Words by Sarah Herrmann
Her bare toes meandered through the red dust. Eyes glazed over and staring through the earth below, a bony tail entered her vision. Sphynx cats swirled themselves against the towering, electric-blue poles.
“Can you hear me, cats?”
They kept swirling, meowing intermittently. The cats inched closer and closer to her ankles, but never touched the skin there. Her limbs prickled from the increasingly bitter wind. She swung to warm them. The chains creaked. Rust fell from the sky. The rubber seat cut lesions into her thighs. She had been there for hours, days, months now. Yesterday. Today. And all the days to come. None of it mattered now.
The playground was deserted. Why had no one come looking? She could not leave. Not now. She was finally free — despite the cuffs around her wrists, tightened to the loops in the chains of the swing set. She did not remember how she had arrived there or why she had stayed so long. But she knew she was special.
“I’m special. Aren’t I?”
The cats had begun climbing the poles now, too intent on clawing their way up to respond. Oh, she had always despised cats anyway.
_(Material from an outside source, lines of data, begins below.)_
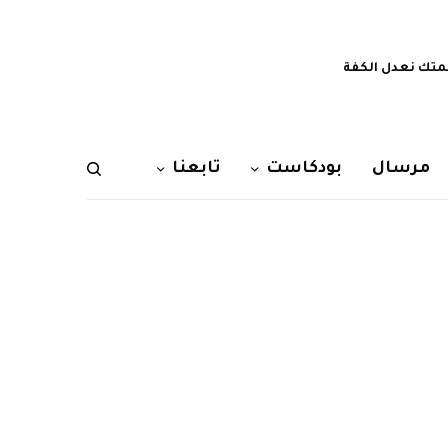
تك نعدل الكفة
مرسال
بودكاست
تابعنا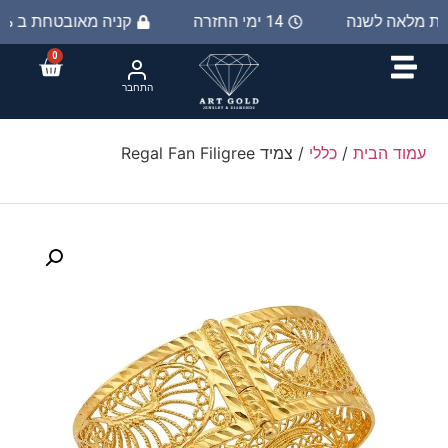
יות מלאה לשנה
14 ימי החזרה
קניה מאובטחת ב 100%
0
התחבר
עמוד הבית
/
כללי
/ צמיד Regal Fan Filigree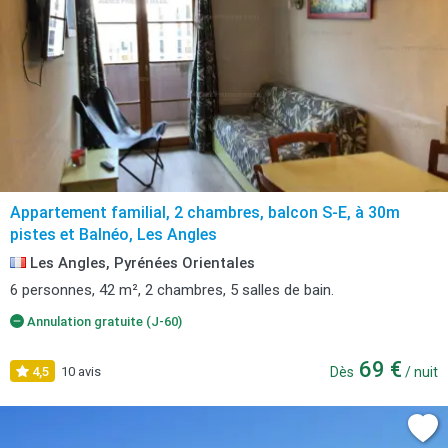
Appartement familial, 2 chambres, balcon S-E, à 30m
pistes et Balnéo, Les Angles
Les Angles, Pyrénées Orientales
6 personnes, 42 m², 2 chambres, 5 salles de bain.
Annulation gratuite (J-60)
69 €
4,5
10 avis
Dès
/ nuit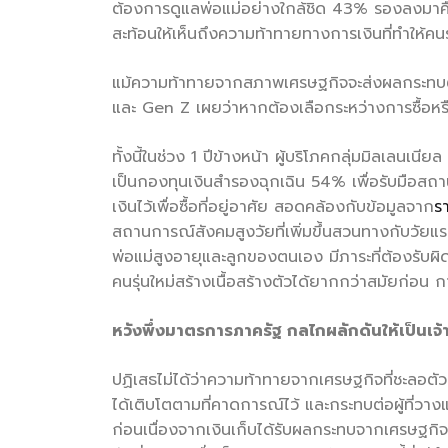
ต้องการดูแลพ่อแม่อย่างใกล้ชิด 43% รองลงมาคือต
สะท้อนให้เห็นถึงความท้าทายทางการเงินที่ทำให้คนรุ่
แม้ความท้าทายจากสภาพเศรษฐกิจจะส่งผลกระทบต่อแ
และ Gen Z เผยว่าหากต้องเลือกระหว่างการซื้อหรือเ
ทั้งนี้ในช่วง 1 ปีข้างหน้า ผู้บริโภคกลุ่มมิลเล
เป็นกองทุนเงินสำรองฉุกเฉิน 54% เพื่อรับมือสถาน
เงินไว้เพื่อซื้อที่อยู่อาศัย สอดคล้องกับข้อมูลจาก
ร
สถานการณ์สังคมสูงวัยที่เพิ่มขึ้นสวนทางกับวัยแ
พ่อแม่สูงอายุและลูกของตนเอง มีภาระที่ต้องรับ
คนรุ่นใหม่สร้างเนื้อสร้างตัวได้ยากกว่าสมัยก่อน กา
หวังพึ่งมาตรการภาครัฐ กลไกผลักดันให้เป็นเจ้าข
ปฏิเสธไม่ได้ว่าความท้าทายจากเศรษฐกิจที่ชะลอตั
ได้เติบโตตามที่คาดการณ์ไว้ และกระทบต่อผู้ที่วาง
ก่อนเนื่องจากเงินเก็บได้รับผลกระทบจากเศรษฐกิจ ร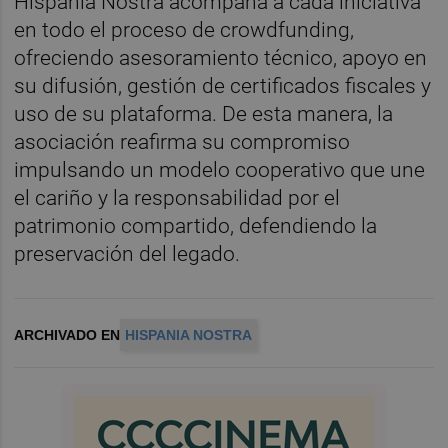
Hispania Nostra acompaña a cada iniciativa
en todo el proceso de crowdfunding,
ofreciendo asesoramiento técnico, apoyo en
su difusión, gestión de certificados fiscales y
uso de su plataforma. De esta manera, la
asociación reafirma su compromiso
impulsando un modelo cooperativo que une
el cariño y la responsabilidad por el
patrimonio compartido, defendiendo la
preservación del legado.
ARCHIVADO EN
HISPANIA NOSTRA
Such idiots they were, she thought as she pumped her legs harder. They were scratching away at the set — made of a material for which their paws were simply inapt. Their faces were contorted with strain as they flailed up the slope, never reaching the summit. Bodies tumbled down the cold and unforgiving steel and crashed into the dirt. They would lick their wounds and begin the voyage again. See? Idiots.
She was swinging quite high now. The set was rocking and knocking the cats off before they were even a quarter of the way along the pole. Christ, they were boring! She would never be that boring again. And so tragic! She thought as the swing shook harder in the wind. The sky had started to spit. And the cats were meowing louder, squirming at the feel of raindrops on their noses, and finding refuge in a nearby shed. That’s what made her and them such enemies.
“Well, I love the rain!”
Exhilaration rushed through her as she mocked them, flying further and further in her seat. She knew now that the world could and would go on around her, although her own world was burning, and she could and would not care. Despite how utterly cruel it was, and how easily she could end up back there. Caring.
“How utterly cruel is that?!”
She hollered at the cats. They were listening now.
“Why have you forsaken me?”
She was screaming at the clouds. Suddenly overcome, she closed her eyes and tipped her head back.
“God! Why have you forsaken me?”
She was still swinging violently. The cats were shivering in their hut.
“Answer me!”
She felt the world tip forwards and her eyes snapped opened. It was raining blood then. And the swing set was falling.
She wailed as the electric-blue poles and the rusty chains collapsed with a mighty boom. In the red dust where her bare toes had meandered. Yesterday. Today. And all the days to come. None of it mattered now.